Dantzig, George B. and Abraham Wald, “On the Fundamental Lemma of Neyman and Pearson”, Ann. Math. Stat. 22, 87 (1951).
Comment #4 February 11th, 2007 at 8:59 am
Scott, thank you for pointing everyone to the Fields Medalist interviews. Multiple comments in that interview made it into my database of quotes (which doesn’t happen very often). Here are some of them:
————
Okounkov: “We [mathematicians] can be better neighbors. We shouldn’t build high fences out of sophisticated words and a ‘you wouldn’t understand’ attitude. We should explain what we know in the simplest possible terms and minimal generality. Then it will be possible to see what grows in the next field and use the fruits of your neighbor’s labor.”
Okounkov: “It is easier to generalize an example than to specialize a theory.”
Okounkov: “Some people can manage without dishwashers, but I think proofs come out a lot cleaner when routine work is automated. This brings up many issues. I am not an expert, but I think we need a symbolic standard to make computer manipulations easier to document and verify. And with all due respect to the free market, perhaps we should not be dependent on commercial software here. An open-source project could, perhaps, find better answers.”
Tao: “Problem-solving and theory-building go hand in hand, though I tend to work on the problems first and then figure out the theory later.”
Tao: “Mathematics has expanded at such a rate that it is no longer possible to be a universalist such as Poincaré and Hilbert. On the other hand, there has also been a significant advance in simplification and insight, so that mathematics that was mysterious in, say, the early twentieth century now appears routine, or more commonly, several difficult pieces of mathematics have been unified into a single difficult piece of mathematics, reducing the total complexity of mathematics significantly. Also, some universal heuristics and themes have emerged that can describe large parts of mathematics quite succinctly; for instance, the theme of passing from local control to global control, or the idea of viewing a space in terms of its functions and sections rather than by its points, lend a clarity to the subject that was not available in the days of Poincaré or Hilbert.

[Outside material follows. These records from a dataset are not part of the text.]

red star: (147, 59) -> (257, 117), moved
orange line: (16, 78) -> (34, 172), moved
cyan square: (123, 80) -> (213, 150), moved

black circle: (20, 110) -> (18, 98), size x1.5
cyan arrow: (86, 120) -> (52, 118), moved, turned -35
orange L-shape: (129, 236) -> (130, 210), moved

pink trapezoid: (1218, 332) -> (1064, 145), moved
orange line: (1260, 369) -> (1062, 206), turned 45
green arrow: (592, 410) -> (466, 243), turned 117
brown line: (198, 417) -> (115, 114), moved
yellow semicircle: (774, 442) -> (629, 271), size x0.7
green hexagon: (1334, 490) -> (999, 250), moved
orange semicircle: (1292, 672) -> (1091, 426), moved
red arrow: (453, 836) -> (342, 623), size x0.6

So I remain confident that mathematics can remain a unified subject in the future, though our way of understanding it may change dramatically.”

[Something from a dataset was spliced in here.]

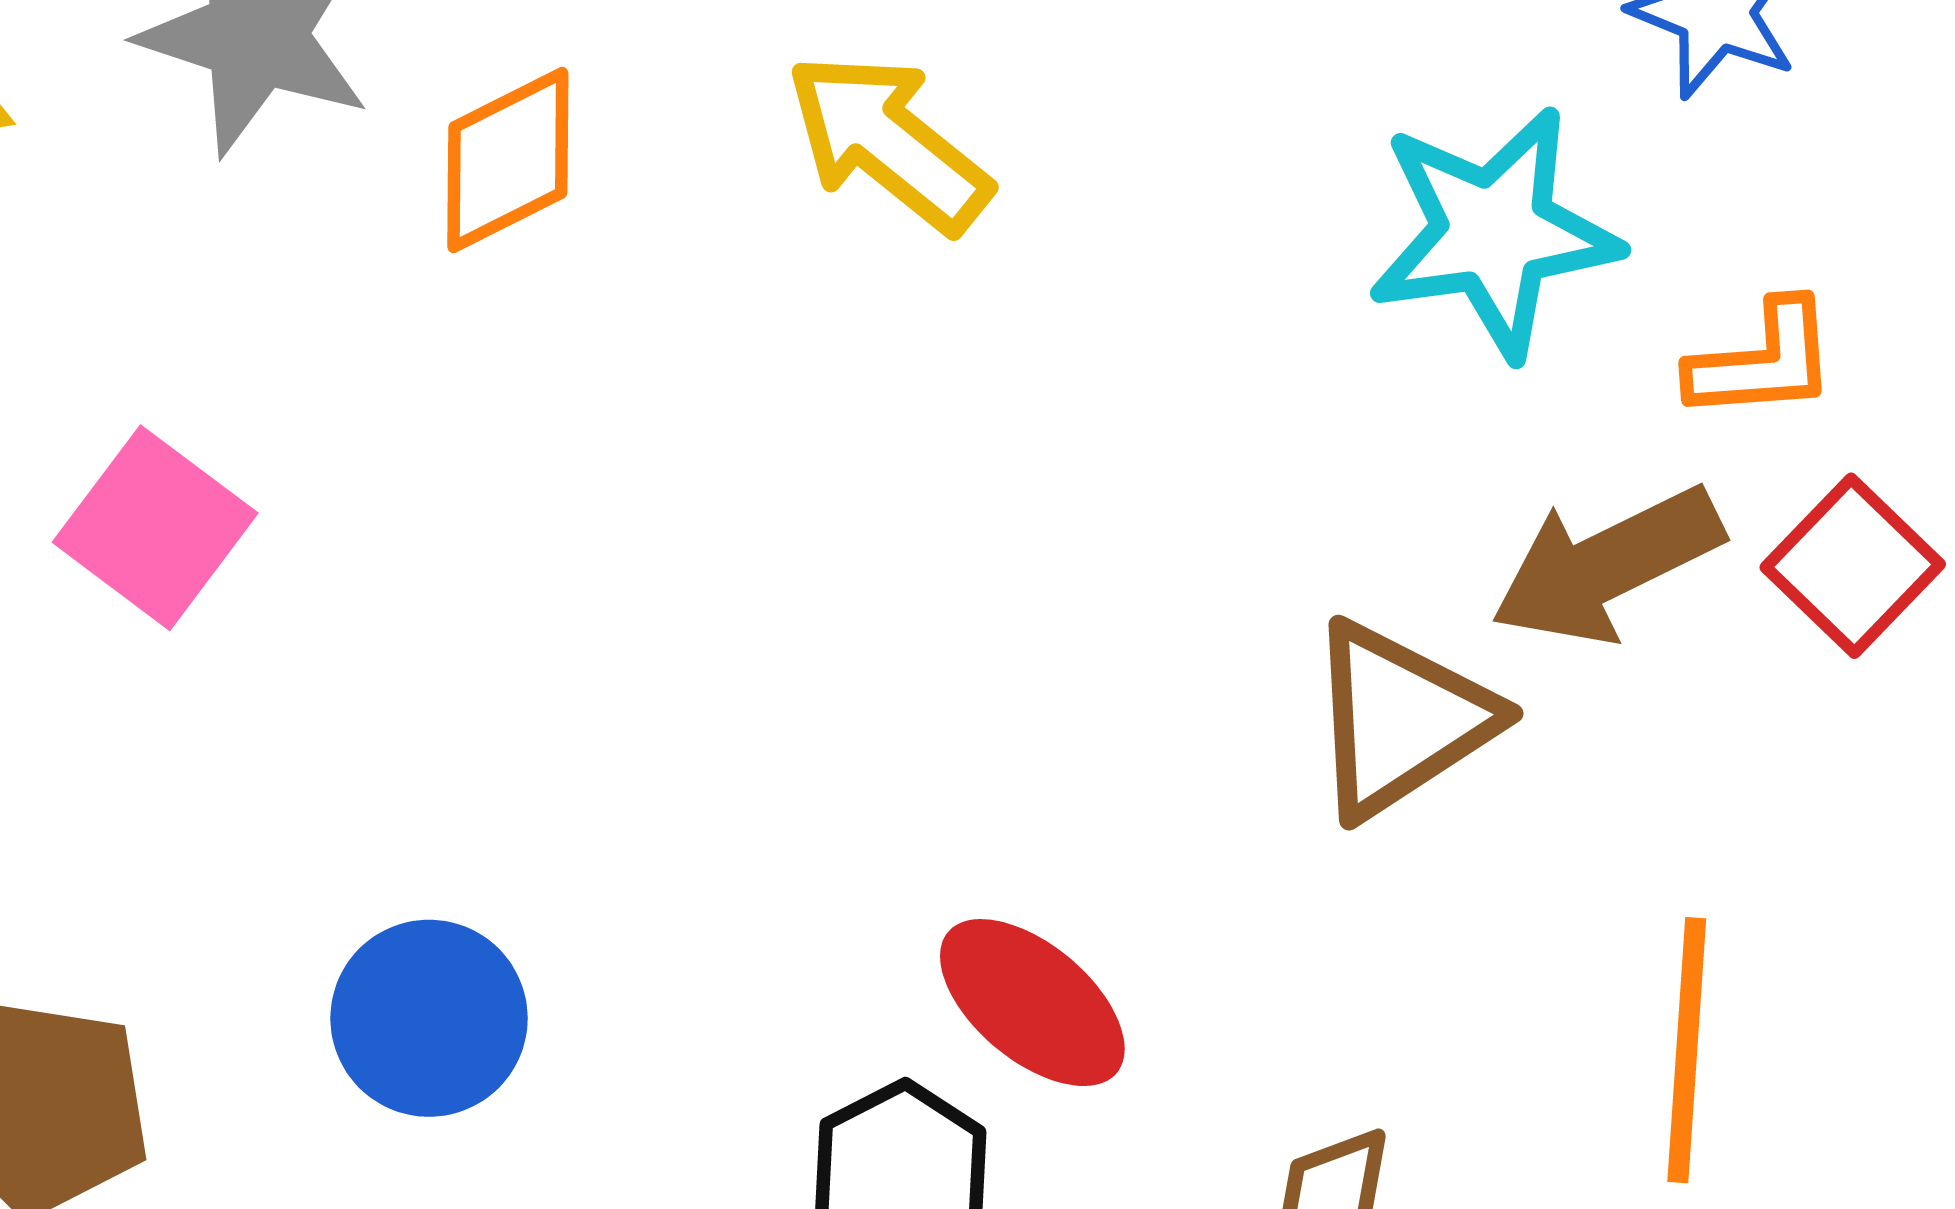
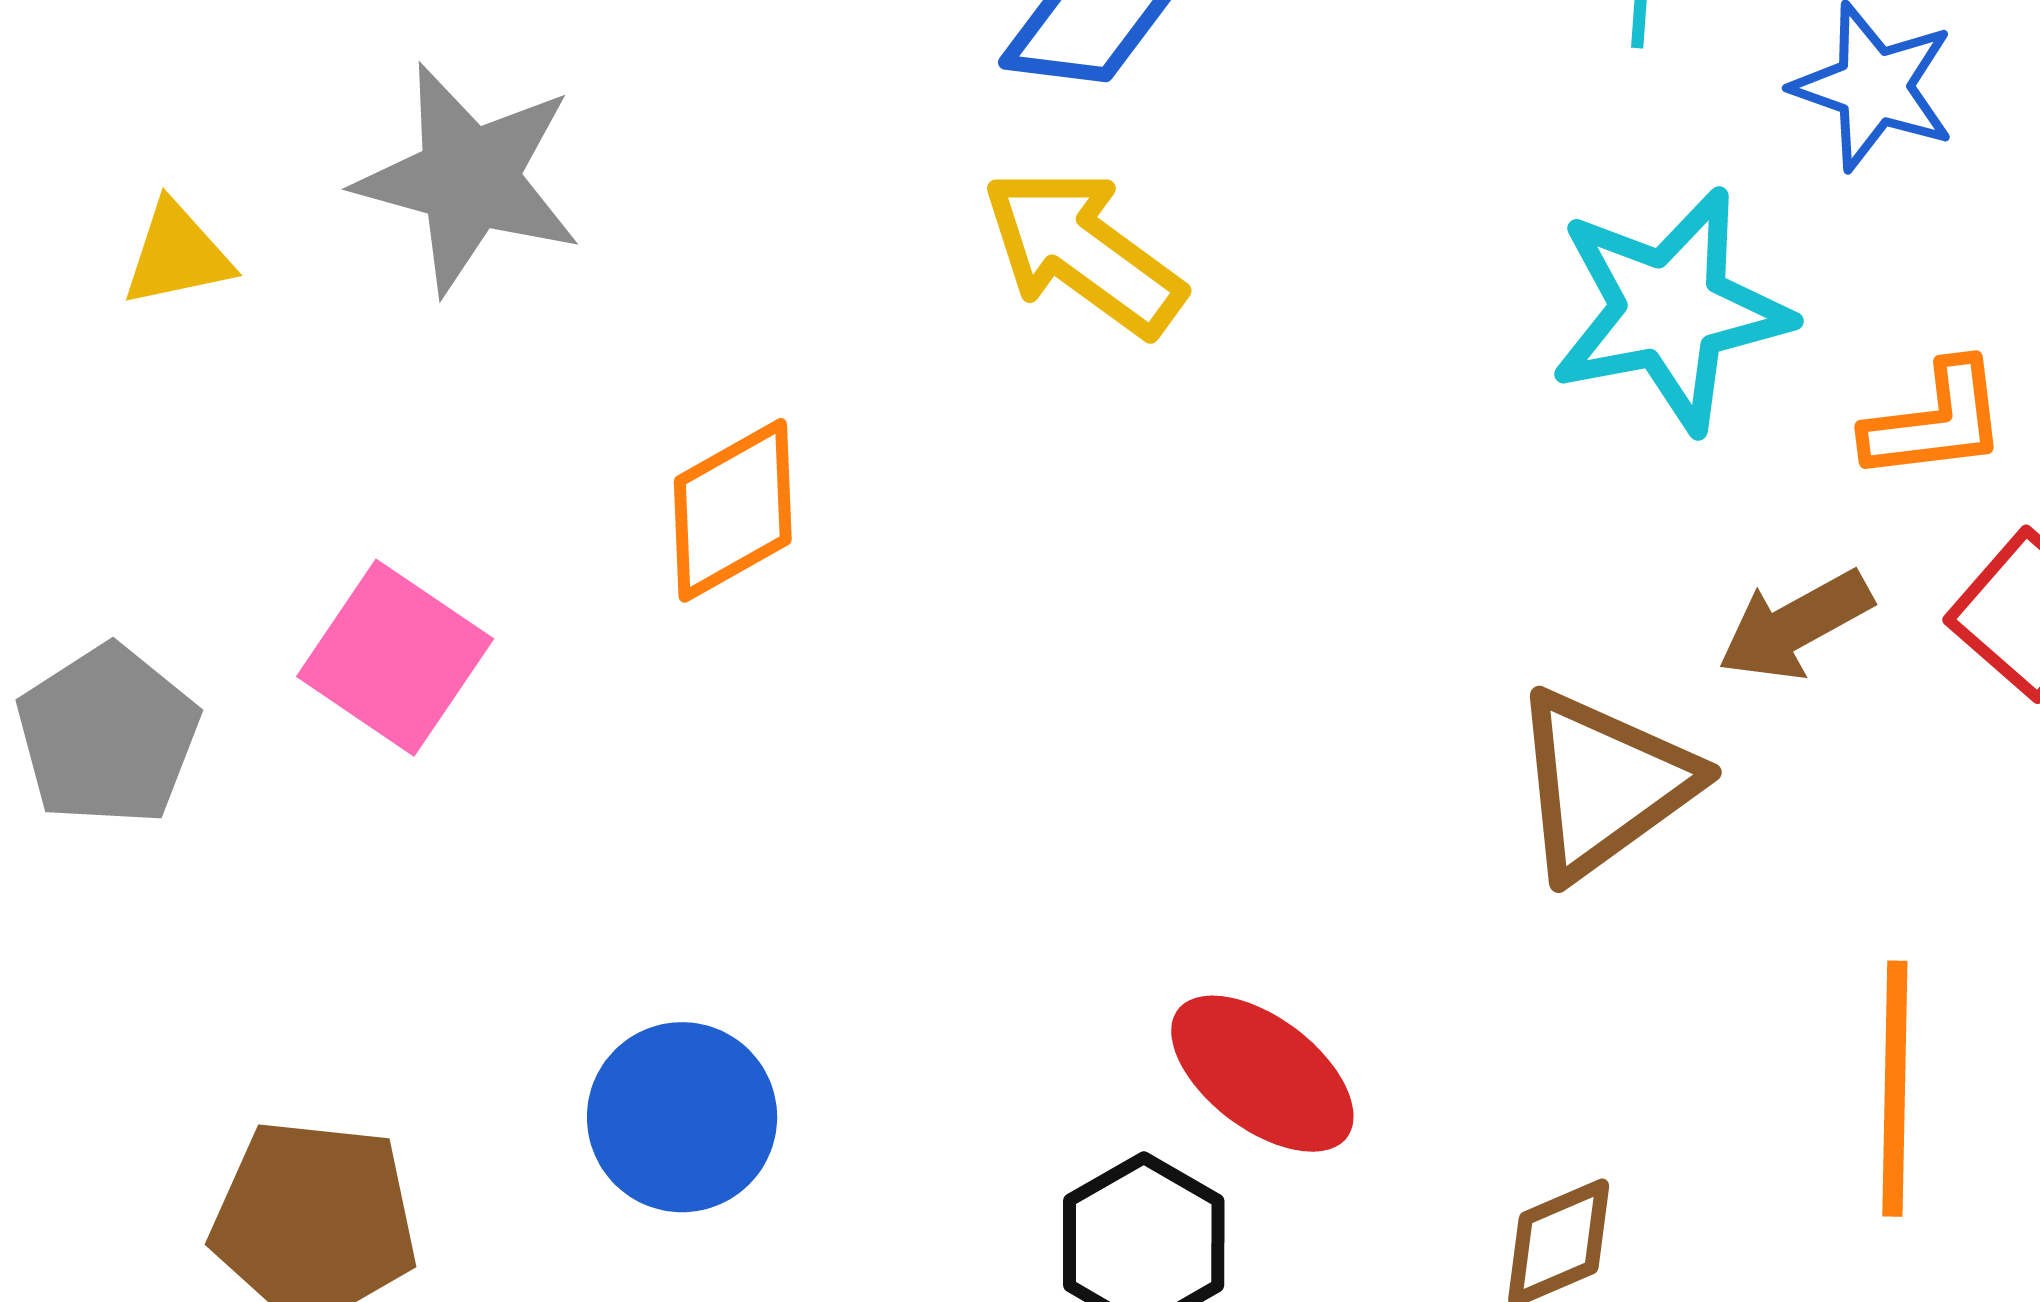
orange diamond: (508, 160) -> (733, 510), moved
brown arrow: (1607, 565) -> (1795, 625), size x0.7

Tao: “I think the next few decades of mathematics will be characterized by interdisciplinary synthesis of disparate fields of mathematics; the emphasis will be less on developing each field as deeply as possible (though this is of course still very important), but rather on uniting their tools and insights to attack problems previously considered beyond reach.”
————
These quotes do a pretty admirable job of summarizing the cognitive and mathematical objectives of quantum system engineering (which is why I too the trouble to enter so many of them!).
And Tao’s comment “There has also been a significant advance in simplification and insight [in that] several difficult pieces of mathematics [are being] unified into a single difficult piece of mathematics” made me LOL. 🙂
Comment #5 February 13th, 2007 at 5:32 am
Terence Tao said (see above): “Some universal heuristics and themes have emerged that can describe large parts of mathematics quite succinctly; for instance, the theme of passing from local control to global control, or the idea of viewing a space in terms of its functions and sections rather than by its points, lend a clarity to the subject that was not available in the days of Poincaré or Hilbert”
If we apply this to computational complexity, then it is pretty clear (IMHO) that “local control” is logic, and “points” are gates. So I would be interested to learn, in the context of computation, what emerging themes map onto Tao’s notions of “global control”, “functional spaces”, and “sections”?
And are these emerging mathematical tools sufficiently powerful to offer a reasonable prospect of understanding computational complexity “quite succinctly”?
The above questions were, to me, the most interesting questions provoked by Tao’s commentary.